Wir hatten sie alle sorgfältig in die Rekonstruktionen übernommen, die wir mit Gips angefertigt hatten, und natürlich wurde dem Endergebnis noch mehr Sorgfalt geschenkt, als wir im Gips zeigen konnten.
Wir haben auch mit den Meißelspuren, die die Bildhauerhände hinterlassen haben, ein wunderschönes Finish erzielt. Abschließend haben wir noch die Flachteile und die sechs Abdeckplatten mit einem Schabestrich versehen, oder ein dekorativer Strich mit einem Cesseel, ein breiter Meißel von 6 cm.
Der Winter hält Einzug
Nach der Besichtigung der Muschelkalkstatuen war nun der Winter eingetreten, Daher mussten wir bis Anfang März warten, bevor sie wieder an ihren alten Platz gebracht werden konnten.
In der Zwischenzeit arbeitete ein Bauunternehmer hinter den Kulissen hart daran, das gusseiserne Regenrohr im Innenbereich zu entfernen und das rissige Mauerwerk zu reparieren.

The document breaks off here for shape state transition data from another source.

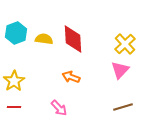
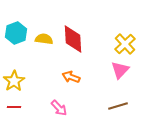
brown line: moved 5 px left, 1 px up
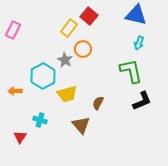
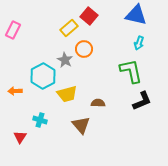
yellow rectangle: rotated 12 degrees clockwise
orange circle: moved 1 px right
brown semicircle: rotated 64 degrees clockwise
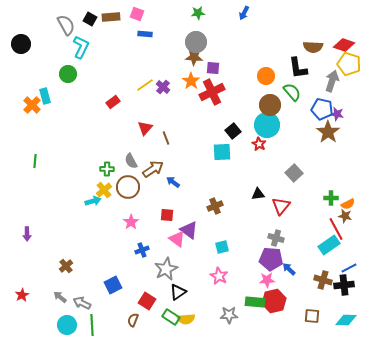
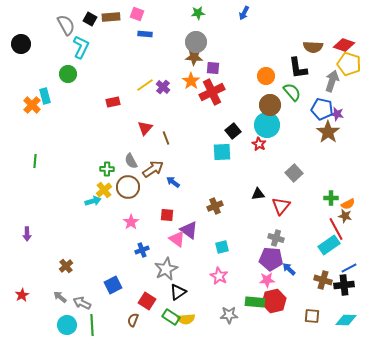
red rectangle at (113, 102): rotated 24 degrees clockwise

Dennoch war immer noch ein Stück Regenrohr im Weg, aber Jelle macht kurzen Prozess daraus.
Ausschnitte
Denn zuvor hatten wir einige Schraubstanzer aus Edelstahl eingesetzt um die Fassade unterzubringen, Es war für uns nicht einfach, die neuen Bilder einzubauen.
Wir mussten in die Rückseite der meisten Teile Aussparungen schneiden, damit wir Platz hatten, um den Edelstahl zu umgehen.

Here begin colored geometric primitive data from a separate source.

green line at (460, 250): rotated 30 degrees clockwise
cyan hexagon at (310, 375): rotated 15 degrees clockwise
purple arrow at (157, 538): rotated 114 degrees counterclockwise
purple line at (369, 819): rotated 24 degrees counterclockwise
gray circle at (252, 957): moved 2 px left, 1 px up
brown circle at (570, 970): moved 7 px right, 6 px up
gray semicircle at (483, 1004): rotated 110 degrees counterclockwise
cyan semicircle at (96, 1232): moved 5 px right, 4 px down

Ich hatte alles ausgemessen und in der Werkstatt vorbereitet.
hissen
Nach der Ankunft entfernten wir zunächst die letzten Reste des alten Tuffsteins, Danach konnten wir die Statuen einzeln aufstellen.

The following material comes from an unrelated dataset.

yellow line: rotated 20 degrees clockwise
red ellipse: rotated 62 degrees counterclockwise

Manchmal mussten wir vor Ort eine Kleinigkeit anpassen, aber alles in allem ist es gut gelaufen.
Wir befestigten die Statuen rückwärts im vorhandenen Stein mit Edelstahlankern.
Licht
Sobald wir alle 14 Teile vorhanden, wir haben alles ordentlich verfugt und gereinigt.
Auffallend war, dass dieser recht grobe Muschelkalkstein ein wunderschönes handwerkliches Aussehen hatte, das sich nahtlos in die Umgebung einfügte, mit seiner Arbeiterkunst und Tuffstein.
Auch die Beleuchtung kam vor Ort wunderbar zur Geltung. Es war deutlich zu erkennen, dass diese Statuen für die Betrachtung von unten konzipiert waren.
Eine Kappe aus Blei
Einige waren jedoch immer noch besorgt über Entwässerung und Verwitterung. Für das alte undichte Fallrohr wurde ein neuer Auffangbehälter installiert und auch außen wird ein Fallrohr installiert.
Die Statuen haben aber auch eine flache Oberseite. Wie man das löst? Ein Sanitärunternehmen hat hervorragende Arbeit geleistet, indem es alles sauber mit einer Kappe abgedeckt hat’ aus Blei.
So bleibt das zugrunde liegende Werk trocken und konserviert für die nächsten hundert Jahre, und hoffentlich noch viel länger.
Galerie
Beeldhouwerijblog.nl dem Blog Koen van Velzen, Bildhauer in Stein und Bronze.